Line 8 in the example code above contains a call to the pandas DataFrame.plot method. The kind named argument tells the DataFrame.plot method what type of plot to draw. There are at least nine types of plots that DataFrame.plot can draw by changing the value for the kind named parameter as follows:

In addition to the kind named argument, the plot method can take many other named arguments including these:

The x and y named arguments tell the DataFrame.plot method which columns in the data frame to use as the x and y axes in the plot. You can cause pandas to draw the data from multiple columns on the same plot by passing a list of strings for the y named argument as shown on line 3 in the next code example.

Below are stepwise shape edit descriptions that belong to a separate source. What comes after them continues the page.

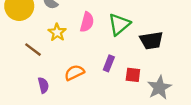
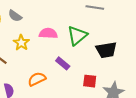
pink semicircle: (87, 22) -> (48, 33), turned -102
purple rectangle: (109, 63) -> (63, 63), moved, turned -72

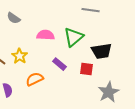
yellow star: (21, 43) -> (20, 56), moved
red square: (90, 81) -> (87, 69), moved

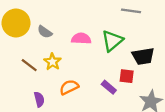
gray semicircle: (14, 18) -> (45, 32), moved
purple rectangle: (60, 64) -> (109, 87), moved

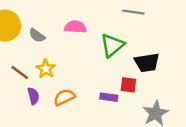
pink semicircle: (81, 39) -> (75, 27), moved
purple rectangle: (109, 87) -> (109, 97), turned -32
purple semicircle: (39, 99) -> (33, 96), moved

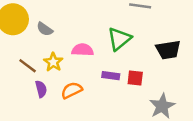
pink semicircle: (75, 27) -> (83, 50), moved
black trapezoid: (147, 63) -> (168, 50), moved
purple rectangle: (109, 97) -> (111, 76), moved

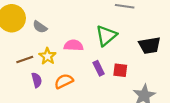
brown line: (28, 66) -> (25, 59), turned -56
purple rectangle: (111, 76) -> (99, 68), turned 56

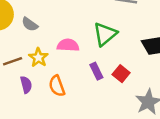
red square: (120, 70) -> (121, 74), turned 32
orange semicircle: (64, 81) -> (57, 86), turned -84

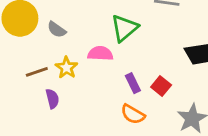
green triangle: (105, 34) -> (124, 28), moved
orange semicircle: (57, 86) -> (133, 114), moved, turned -40

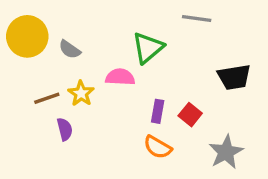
purple rectangle: (133, 83) -> (158, 111), turned 36

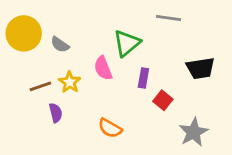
pink semicircle: (120, 77) -> (103, 68), turned -115
purple rectangle: (158, 111) -> (143, 78), moved
orange semicircle: (158, 147) -> (110, 128), moved

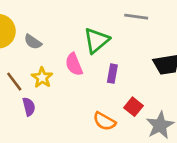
brown line: (40, 86) -> (14, 82), turned 72
red square: (163, 100) -> (134, 107), moved
orange semicircle: (110, 128) -> (104, 121), moved

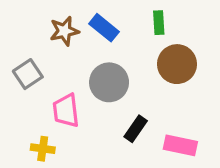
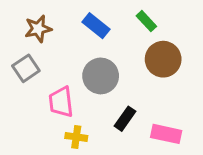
green rectangle: (159, 23) -> (146, 21), turned -40
brown star: (64, 31) -> (38, 29), moved
yellow cross: (43, 149) -> (76, 137), moved

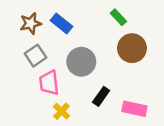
blue rectangle: (96, 26) -> (62, 23), moved
gray square: (26, 68) -> (36, 56), moved
yellow cross: (76, 137) -> (62, 111), turned 35

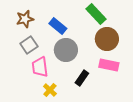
green rectangle: (118, 17) -> (96, 14), size x1.5
blue rectangle: (62, 23) -> (58, 26), moved
pink rectangle: (134, 109) -> (109, 65), moved

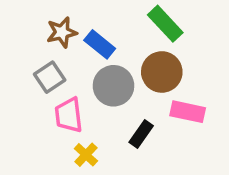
brown star: (25, 19) -> (62, 32), moved
brown circle: (107, 39) -> (162, 72), moved

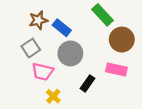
brown circle: (162, 72) -> (122, 40), moved
pink trapezoid: (69, 115) -> (43, 72), turned -70

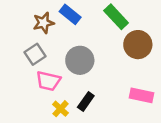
blue rectangle: (62, 28) -> (70, 14), moved
pink rectangle: (116, 69) -> (141, 95), moved
black rectangle: (88, 83) -> (86, 101), moved

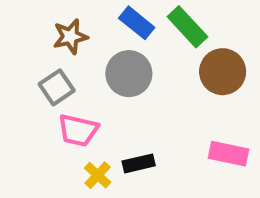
blue rectangle: (70, 14) -> (137, 23), moved
gray circle: (80, 60) -> (129, 74), moved
black rectangle: (86, 101) -> (139, 163), turned 42

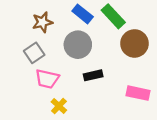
black rectangle: (139, 163) -> (93, 75), moved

# Define a vertical bar plot from the DataFrame.
df.plot(kind="bar", x="column_name_1",
    y=["column_name_2", "column_name_3", "column_name_4"])

Writing code to define a plot for a pandas DataFrame is usually simple. Unfortunately, writing code to define a plot for a pandas Series can be very confusing. Recall that a pandas DataFrame contains multiple rows and columns but that a pandas Series contains only a single column. When we call DataFrame.plot, we can use both the x and y named arguments to chose the columns for the x and y axes. However, when we call Series.plot, a Series has one column only, so we shouldn’t use both the x and y named arguments, but instead we should use only one of them. This problem is most often seen when we write code to group and aggregate a DataFrame which often produces a Series. In that situation, when we call Series.plot we should use just the y named argument.

Although drawing a plot can be very simple, a data scientist may have to write significant amounts of code to analyze and process the data before defining a plot.

There are many options that you can use in your code to modify the look and layout of a plot. Some of these options are not available through the pandas functions but instead are available through the matplotlib.pyplot functions.

Examples

Below are two plots that were drawn by this Python program that uses pandas and matplotlib.pyplot.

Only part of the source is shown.